(PROVIDED MATERIAL begins)

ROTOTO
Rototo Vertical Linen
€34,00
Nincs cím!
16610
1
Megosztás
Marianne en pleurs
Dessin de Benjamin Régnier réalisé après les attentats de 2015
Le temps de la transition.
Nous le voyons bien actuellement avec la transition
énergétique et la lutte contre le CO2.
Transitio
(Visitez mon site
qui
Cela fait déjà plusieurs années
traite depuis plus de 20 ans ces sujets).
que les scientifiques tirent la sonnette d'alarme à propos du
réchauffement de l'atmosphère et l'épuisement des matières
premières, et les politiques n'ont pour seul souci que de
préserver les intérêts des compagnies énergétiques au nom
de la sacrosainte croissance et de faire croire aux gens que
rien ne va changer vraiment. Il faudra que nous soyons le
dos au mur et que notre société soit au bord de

(PROVIDED MATERIAL ends)
(PROVIDED MATERIAL begins)

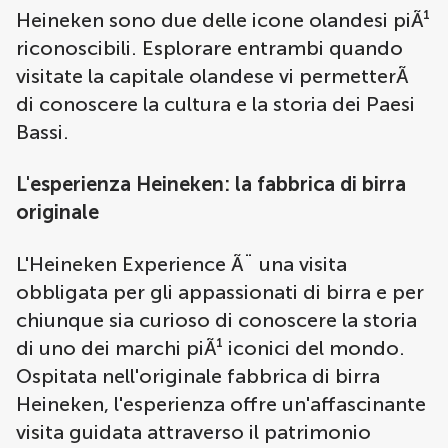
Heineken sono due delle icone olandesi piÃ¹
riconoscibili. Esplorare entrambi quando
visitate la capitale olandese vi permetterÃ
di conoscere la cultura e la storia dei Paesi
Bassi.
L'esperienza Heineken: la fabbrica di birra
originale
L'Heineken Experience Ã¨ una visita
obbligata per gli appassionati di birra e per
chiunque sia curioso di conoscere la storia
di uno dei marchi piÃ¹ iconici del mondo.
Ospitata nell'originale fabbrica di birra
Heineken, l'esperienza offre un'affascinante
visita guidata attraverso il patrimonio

(PROVIDED MATERIAL ends)

* **WORK ORDER**:
Copy each line in the data that holds the word "transition".

* **WRITTEN ANSWER**:
Le temps de la transition.
Nous le voyons bien actuellement avec la transition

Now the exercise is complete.